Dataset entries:
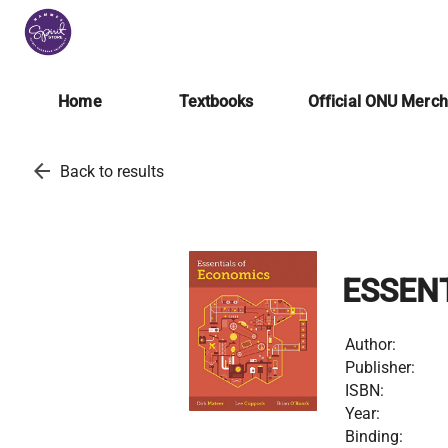
Home
Textbooks
Official ONU Merc
arrow_back
Back to results
ESSEN
Author:
Publisher:
ISBN:
Year:
Binding:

Task to complete :: Would you return the data exactly as written, without the pictures?

Reply ::
Home
Textbooks
Official ONU Merc
arrow_back
Back to results
ESSEN
Author:
Publisher:
ISBN:
Year:
Binding:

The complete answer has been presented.